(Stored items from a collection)
______

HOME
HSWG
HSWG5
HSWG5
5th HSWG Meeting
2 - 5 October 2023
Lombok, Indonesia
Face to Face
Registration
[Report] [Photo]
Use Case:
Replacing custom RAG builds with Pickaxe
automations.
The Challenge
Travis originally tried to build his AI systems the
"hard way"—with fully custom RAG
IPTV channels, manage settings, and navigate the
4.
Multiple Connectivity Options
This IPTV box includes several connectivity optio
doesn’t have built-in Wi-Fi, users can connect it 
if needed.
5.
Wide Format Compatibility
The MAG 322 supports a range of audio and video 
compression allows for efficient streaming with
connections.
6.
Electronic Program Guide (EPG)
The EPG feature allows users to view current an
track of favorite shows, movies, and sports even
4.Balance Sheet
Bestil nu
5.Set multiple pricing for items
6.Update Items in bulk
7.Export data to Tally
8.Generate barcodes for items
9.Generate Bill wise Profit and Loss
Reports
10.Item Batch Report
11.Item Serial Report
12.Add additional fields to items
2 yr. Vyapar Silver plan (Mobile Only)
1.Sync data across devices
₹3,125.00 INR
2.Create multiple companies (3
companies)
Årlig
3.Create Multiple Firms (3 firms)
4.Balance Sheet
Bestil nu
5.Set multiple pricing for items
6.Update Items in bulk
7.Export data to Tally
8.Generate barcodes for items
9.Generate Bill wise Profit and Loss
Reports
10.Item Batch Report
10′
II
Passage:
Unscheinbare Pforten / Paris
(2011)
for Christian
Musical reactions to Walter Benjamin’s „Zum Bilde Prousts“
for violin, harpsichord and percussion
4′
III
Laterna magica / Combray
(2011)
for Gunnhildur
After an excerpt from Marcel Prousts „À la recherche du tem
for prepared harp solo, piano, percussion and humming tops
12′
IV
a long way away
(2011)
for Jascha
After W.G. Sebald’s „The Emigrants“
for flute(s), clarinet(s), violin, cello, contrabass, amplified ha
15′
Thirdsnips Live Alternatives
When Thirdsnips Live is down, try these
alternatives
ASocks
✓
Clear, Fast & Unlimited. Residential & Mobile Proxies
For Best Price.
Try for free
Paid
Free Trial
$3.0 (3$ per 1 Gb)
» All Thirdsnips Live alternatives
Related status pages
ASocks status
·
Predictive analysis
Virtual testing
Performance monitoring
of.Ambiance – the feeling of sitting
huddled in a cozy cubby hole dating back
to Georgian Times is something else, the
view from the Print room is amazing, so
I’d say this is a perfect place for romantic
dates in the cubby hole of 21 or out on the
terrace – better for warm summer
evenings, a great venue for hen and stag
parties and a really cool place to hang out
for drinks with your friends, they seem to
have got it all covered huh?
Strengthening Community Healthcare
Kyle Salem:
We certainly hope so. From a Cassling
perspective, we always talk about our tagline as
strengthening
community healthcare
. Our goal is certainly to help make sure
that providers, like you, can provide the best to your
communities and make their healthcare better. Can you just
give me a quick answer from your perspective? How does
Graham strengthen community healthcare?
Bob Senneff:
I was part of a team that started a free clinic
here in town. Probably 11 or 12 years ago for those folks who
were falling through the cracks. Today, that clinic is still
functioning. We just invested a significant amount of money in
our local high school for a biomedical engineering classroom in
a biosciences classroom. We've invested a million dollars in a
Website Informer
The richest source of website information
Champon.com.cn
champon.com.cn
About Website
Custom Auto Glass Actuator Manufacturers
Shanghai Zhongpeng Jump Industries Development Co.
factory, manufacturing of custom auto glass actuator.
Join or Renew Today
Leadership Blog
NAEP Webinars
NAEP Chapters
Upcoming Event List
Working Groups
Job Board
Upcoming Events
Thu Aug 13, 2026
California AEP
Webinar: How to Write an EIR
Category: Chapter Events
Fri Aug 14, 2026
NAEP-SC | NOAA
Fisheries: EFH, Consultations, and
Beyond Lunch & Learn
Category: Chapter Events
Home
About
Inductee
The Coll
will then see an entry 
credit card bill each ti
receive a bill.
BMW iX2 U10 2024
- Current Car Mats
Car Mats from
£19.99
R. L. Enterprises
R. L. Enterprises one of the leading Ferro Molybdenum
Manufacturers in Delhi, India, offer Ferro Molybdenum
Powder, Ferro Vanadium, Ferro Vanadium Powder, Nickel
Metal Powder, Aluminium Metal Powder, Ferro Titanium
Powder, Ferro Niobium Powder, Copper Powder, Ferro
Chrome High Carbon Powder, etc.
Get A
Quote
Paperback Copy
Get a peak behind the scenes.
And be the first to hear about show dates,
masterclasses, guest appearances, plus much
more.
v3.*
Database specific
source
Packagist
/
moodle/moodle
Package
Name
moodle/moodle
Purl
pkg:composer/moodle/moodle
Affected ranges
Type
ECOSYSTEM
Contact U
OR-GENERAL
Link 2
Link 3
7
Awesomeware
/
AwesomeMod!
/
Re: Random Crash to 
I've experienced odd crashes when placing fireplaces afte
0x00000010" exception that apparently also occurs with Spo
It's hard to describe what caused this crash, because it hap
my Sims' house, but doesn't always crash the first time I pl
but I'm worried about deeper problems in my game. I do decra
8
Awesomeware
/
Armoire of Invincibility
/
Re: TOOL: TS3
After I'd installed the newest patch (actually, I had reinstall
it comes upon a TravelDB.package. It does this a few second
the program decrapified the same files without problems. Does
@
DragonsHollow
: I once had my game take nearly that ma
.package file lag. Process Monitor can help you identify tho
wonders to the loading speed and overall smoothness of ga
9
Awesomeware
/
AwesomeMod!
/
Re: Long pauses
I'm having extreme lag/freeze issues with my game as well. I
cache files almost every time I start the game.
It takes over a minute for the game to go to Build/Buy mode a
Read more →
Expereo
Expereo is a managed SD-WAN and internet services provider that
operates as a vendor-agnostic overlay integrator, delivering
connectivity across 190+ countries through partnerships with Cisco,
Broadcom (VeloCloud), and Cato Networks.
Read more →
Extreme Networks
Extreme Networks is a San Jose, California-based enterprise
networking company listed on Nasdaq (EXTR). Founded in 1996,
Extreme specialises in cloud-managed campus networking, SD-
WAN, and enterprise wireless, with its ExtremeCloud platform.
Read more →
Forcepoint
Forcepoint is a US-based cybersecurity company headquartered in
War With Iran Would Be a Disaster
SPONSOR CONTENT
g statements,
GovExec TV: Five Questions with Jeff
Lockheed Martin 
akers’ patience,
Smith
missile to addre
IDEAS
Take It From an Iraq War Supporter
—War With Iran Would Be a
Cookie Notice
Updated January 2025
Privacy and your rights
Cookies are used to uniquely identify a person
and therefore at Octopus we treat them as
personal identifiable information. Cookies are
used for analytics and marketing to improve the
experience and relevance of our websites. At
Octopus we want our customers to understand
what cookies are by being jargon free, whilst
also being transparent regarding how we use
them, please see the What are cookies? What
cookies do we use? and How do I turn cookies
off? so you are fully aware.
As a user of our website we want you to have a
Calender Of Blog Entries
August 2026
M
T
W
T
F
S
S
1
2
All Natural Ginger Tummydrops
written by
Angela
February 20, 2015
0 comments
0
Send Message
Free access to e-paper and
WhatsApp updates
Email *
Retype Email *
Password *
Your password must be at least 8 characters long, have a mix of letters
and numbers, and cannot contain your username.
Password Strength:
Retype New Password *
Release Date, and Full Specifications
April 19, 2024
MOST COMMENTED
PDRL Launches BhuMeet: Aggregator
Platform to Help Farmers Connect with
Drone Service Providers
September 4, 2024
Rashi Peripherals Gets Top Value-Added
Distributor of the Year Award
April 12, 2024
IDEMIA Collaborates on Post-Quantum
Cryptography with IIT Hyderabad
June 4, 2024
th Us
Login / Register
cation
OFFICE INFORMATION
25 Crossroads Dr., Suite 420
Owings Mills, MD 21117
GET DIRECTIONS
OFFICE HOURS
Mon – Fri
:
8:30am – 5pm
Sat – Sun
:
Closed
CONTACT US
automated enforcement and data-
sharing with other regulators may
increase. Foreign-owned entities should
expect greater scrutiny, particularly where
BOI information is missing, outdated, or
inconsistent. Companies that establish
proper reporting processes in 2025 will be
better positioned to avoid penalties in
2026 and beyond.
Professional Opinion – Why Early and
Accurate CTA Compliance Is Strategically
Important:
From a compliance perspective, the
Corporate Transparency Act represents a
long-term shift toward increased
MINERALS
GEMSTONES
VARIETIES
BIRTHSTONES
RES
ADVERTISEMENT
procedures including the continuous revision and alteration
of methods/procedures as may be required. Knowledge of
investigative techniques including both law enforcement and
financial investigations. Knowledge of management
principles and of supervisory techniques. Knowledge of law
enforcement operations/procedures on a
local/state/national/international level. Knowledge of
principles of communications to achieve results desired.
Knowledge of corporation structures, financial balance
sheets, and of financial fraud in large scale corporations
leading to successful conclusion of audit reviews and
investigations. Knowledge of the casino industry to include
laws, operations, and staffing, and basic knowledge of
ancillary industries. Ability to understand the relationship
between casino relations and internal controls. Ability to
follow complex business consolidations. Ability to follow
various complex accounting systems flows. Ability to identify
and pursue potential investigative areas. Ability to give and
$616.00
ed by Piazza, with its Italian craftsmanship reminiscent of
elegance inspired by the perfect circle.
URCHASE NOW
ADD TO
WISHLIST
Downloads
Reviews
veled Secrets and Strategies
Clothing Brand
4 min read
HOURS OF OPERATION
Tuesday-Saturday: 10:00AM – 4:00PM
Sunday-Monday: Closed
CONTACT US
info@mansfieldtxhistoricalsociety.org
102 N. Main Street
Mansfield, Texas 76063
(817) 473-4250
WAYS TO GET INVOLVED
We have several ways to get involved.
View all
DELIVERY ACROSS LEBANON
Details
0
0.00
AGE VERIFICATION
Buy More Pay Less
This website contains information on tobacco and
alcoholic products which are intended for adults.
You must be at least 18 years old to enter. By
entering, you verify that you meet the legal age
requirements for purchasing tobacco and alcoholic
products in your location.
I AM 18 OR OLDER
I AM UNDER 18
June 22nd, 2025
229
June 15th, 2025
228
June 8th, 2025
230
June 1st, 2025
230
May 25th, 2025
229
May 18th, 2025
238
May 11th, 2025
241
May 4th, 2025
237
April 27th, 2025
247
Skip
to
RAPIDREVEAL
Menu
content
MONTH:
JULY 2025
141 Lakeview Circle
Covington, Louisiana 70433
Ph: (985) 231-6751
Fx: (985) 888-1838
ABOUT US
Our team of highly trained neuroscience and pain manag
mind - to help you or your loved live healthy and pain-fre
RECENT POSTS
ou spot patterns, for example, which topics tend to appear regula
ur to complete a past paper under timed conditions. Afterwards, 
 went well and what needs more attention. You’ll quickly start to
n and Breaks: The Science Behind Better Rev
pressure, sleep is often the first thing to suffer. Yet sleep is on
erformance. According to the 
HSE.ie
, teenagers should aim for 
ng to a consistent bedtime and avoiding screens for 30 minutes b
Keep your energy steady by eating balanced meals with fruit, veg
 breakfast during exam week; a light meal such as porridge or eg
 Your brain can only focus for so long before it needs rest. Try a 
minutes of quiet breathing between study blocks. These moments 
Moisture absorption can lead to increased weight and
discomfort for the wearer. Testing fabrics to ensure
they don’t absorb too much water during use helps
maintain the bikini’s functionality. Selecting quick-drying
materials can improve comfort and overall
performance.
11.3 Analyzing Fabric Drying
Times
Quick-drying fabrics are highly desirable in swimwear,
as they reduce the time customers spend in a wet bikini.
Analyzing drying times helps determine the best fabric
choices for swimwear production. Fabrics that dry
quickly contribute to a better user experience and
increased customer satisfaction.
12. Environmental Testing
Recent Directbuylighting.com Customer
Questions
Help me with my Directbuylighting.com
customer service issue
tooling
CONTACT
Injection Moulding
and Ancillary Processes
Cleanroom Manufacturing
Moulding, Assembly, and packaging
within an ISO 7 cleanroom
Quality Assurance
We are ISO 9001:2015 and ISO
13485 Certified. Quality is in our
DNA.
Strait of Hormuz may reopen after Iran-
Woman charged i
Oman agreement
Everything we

______

PROBLEM REQUIREMENTS:
Set down precisely the lines above between the line holding "When Thirdsnips Live is down, try these" and the line holding "Performance monitoring", inclusive, and nothing beyond them.

REPLY TO THE TASK:
When Thirdsnips Live is down, try these
alternatives
ASocks
✓
Clear, Fast & Unlimited. Residential & Mobile Proxies
For Best Price.
Try for free
Paid
Free Trial
$3.0 (3$ per 1 Gb)
» All Thirdsnips Live alternatives
Related status pages
ASocks status
·
Predictive analysis
Virtual testing
Performance monitoring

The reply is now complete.